Arte, Film di Miriam Bendìa

17 ottobre 2018

L’esplosione sarà la Prima Guerra Mondiale. Il 12 dicembre 1918 viene proclamata la Repubblica, muore l’Impero austro-ungarico. Nello stesso anno muoiono Gustav KlimtEgon Schiele, Koloman MoserOtto Koloman Wagner e con loro muore l’Arte della Wiener Secession (Secessione viennese).

“Klimt & Schiele – Eros e Psiche” è il film evento che il 22, 23, 24 ottobre (in anteprima nei cinema italiani) ci guiderà tra le sale dell’Albertina, del Belvedere, del Kunsthistorisches, del Leopold, del Freud e del Wien Museum per raccontarci (cent’anni dopo) i primi del ‘900. Un momento magico nell’arte, nella letteratura e nella musica.

Guardando l’Austria di quell’epoca ogni generazione vede qualcosa di diverso, sente nascere in sé risposte differenti. Ma ciò che conta di quel periodo, quello che resta, sono le domande. Le domande che quegli artisti si sono posti mettendo in discussione le regole, i paradigmi, le idee dei loro predecessori.

Era un momento di incertezza, caos e confusione. Le domande di quegli uomini (e di quelle donne) hanno creato la Vita Nuova e l’Arte Nuova giunte fino a noi.

Nel 1897, in una lettera al suo intimo amico Dottor Fliess, Sigmund Freud parla per la prima volta del complesso di Edipo. Il figlio che desidera uccidere il padre per sostituirsi a lui. Così i 19 figli secessionisti dell’Arte, in quegli stessi anni, uccidono i loro padri. Ma sapevano che a quei padri dovevano molto.

Si rendono conto che lo spettatore delle loro opere è un animale sessuale: sono le espressioni del volto, gli occhi in particolare, le pose esasperate del corpo a suscitare in lui emozioni e reazioni.

Freud svela a loro, e al resto del mondo, che due sono le pulsioni primarie nell’essere umano: la violenza e il sesso.

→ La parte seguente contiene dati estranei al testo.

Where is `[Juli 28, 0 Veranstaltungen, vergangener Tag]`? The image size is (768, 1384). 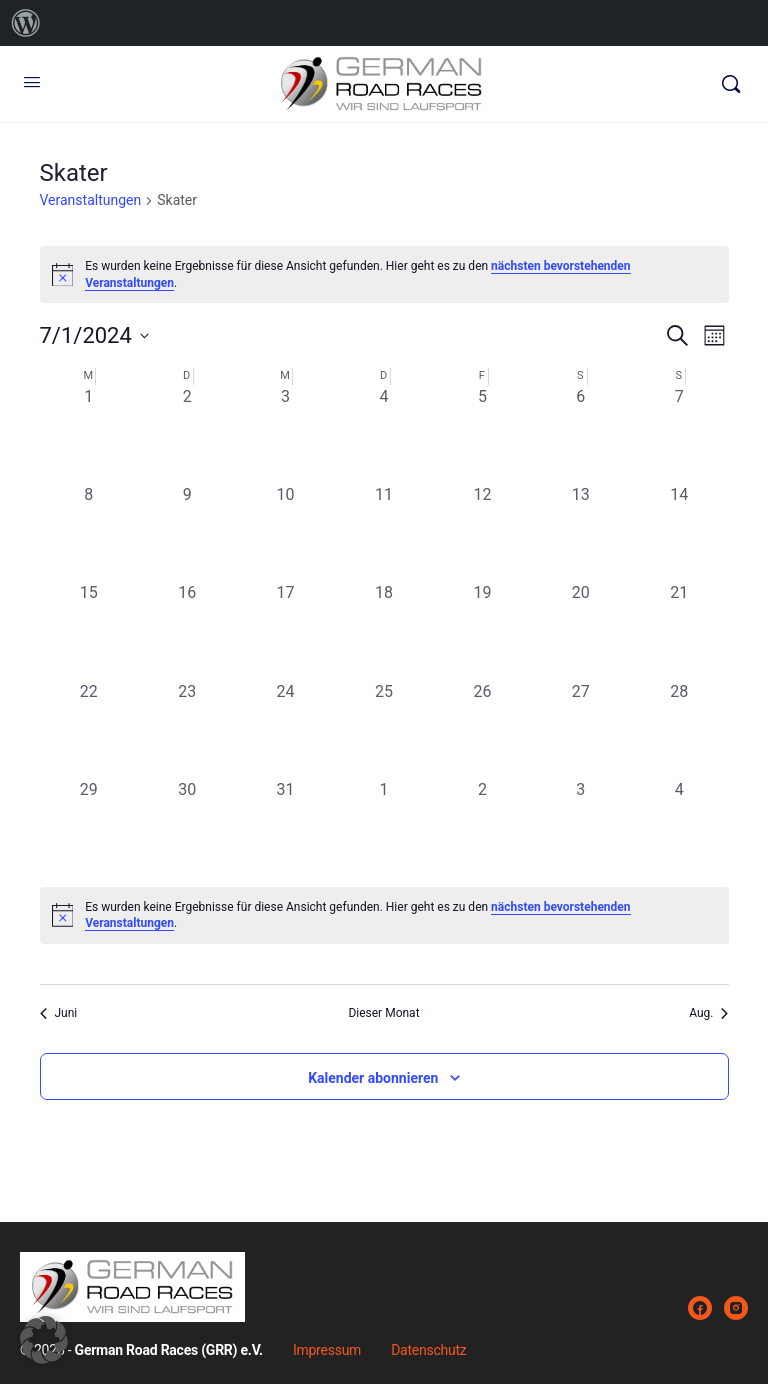 [Juli 28, 0 Veranstaltungen, vergangener Tag] is located at coordinates (679, 729).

L’arte a Vienna dev’essere sincera, deve far aprire alla gente il cuore e le gambe, così afferma la storica dell’arte Kia Vahland.

 

Gustav Klimt | Giuditta I, 1901
Gustav Klimt | Giuditta I, 1901

 

Nel suo quadro Giuditta (1901) Klimt dà vita alla Donna Nuova: è libera, fiera, rivendica la propria indipendenza. L’uomo era stato spesso rappresentato come violento, pericoloso, omicida ma una donna con una testa mozzata in mano, e quello sguardo fiero ed erotico, era rivoluzionaria.

L’immagine ha un taglio verticale, molto accentuato, con la figura di Giuditta a dominare lo spazio quasi per intero. Lo sguardo di lei sfida l’osservatore. La testa di Oloferne appare appena di scorcio, in basso a destra. È tagliata per oltre la metà dal bordo della cornice, in legno scabro, realizzata dal fratello Georg, scultore, falegname e scaricatore di porto.

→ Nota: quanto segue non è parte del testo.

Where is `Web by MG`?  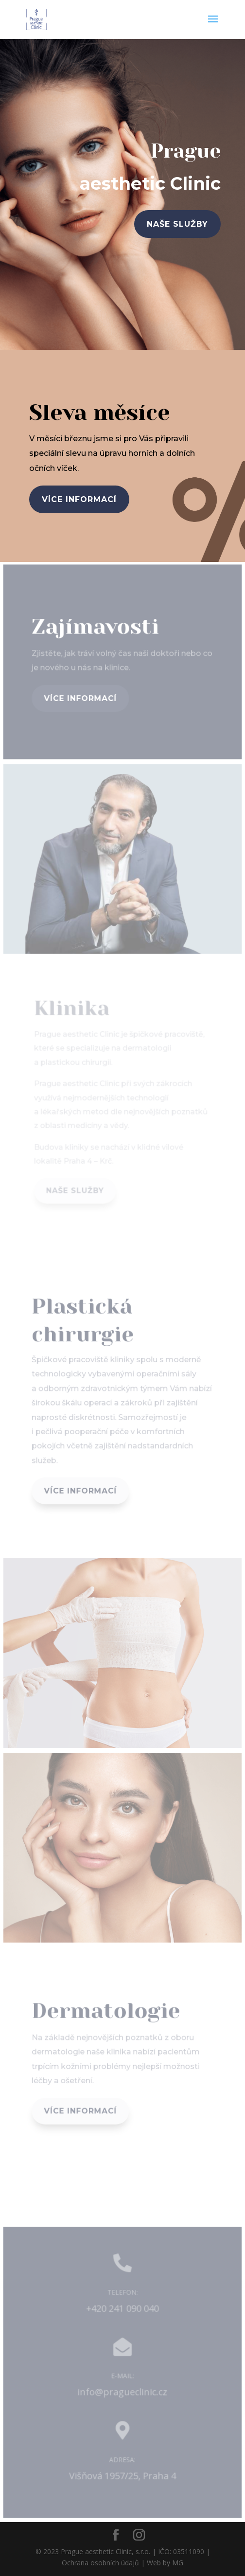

Schiele utilizzava la sua pittura come autoanalisi. Si ritrae 120 volte. L’ultima tre giorni prima della sua morte. La prima, dopo la morte di suo padre, nudo davanti a uno specchio. Nella madre non trovava l’affetto desiderato ma conservava il grande specchio che lei gli aveva donato e, guardandosi in esso, cercava se stesso. Sempre uguale e sempre diverso. L’artista che si mostra al mondo, nudo e indifeso, era qualcosa di inaspettato e coraggioso.

Quanto è bello Il Bacio di Klimt altrettanto lo è l’abbraccio di Schiele. Lui va oltre la semplice raffigurazione del gesto in sé: si domanda cosa significhi, cosa ci sia prima e cosa ci sarà dopo, quanto durerà.

Egon Schiele | ragazza nuda accovacciata
Egon Schiele | ragazza nuda accovacciata

 

Schiele ritrae la donna in pose esasperate ed estreme: mette all’angolo la propria modella, la incalza finché lei non sente di aver altra via di fuga e gli mostra il sesso e l’anima. In quegli anni tutto ciò era considerato immorale e scandaloso, gli costerà anche la prigione oltre alla condanna e al disprezzo di molti suoi contemporanei. Eppure, guardando la donna di Schiele, oggi, vediamo come lui l’ha liberata. L’ha ritratta nuda e vera, non più incatenata dal corsetto e dallo sguardo maschile degli artisti che l’avevano fatto prima di lui.

Klimt disegnava e disegnava, ogni giorno, nel suo studio: c’erano numerose modelle che attendevano lì, pronte a essere ritratte quando lo chiedeva. Una dopo l’altra entravano nella stanza dei colori e Klimt iniziava a ritrarle, nude e libere. Poteva anche accadere che, mentre l’uomo la ritraeva, la ragazza distesa decidesse di prendersi il proprio piacere davanti ai suoi occhi e Klimt non smetteva di disegnare. Questi bozzetti sono come tanti fotogrammi di un film che lui ha girato, senza porre limiti a se stesso e a lei.

La figlia di Erodìade danzò in pubblico e piacque tanto a Erode che egli le promise con giuramento di darle tutto quello che avesse domandato. Ed essa, istigata dalla madre, disse: Dammi qui, su un vassoio, la testa di Giovanni il Battista.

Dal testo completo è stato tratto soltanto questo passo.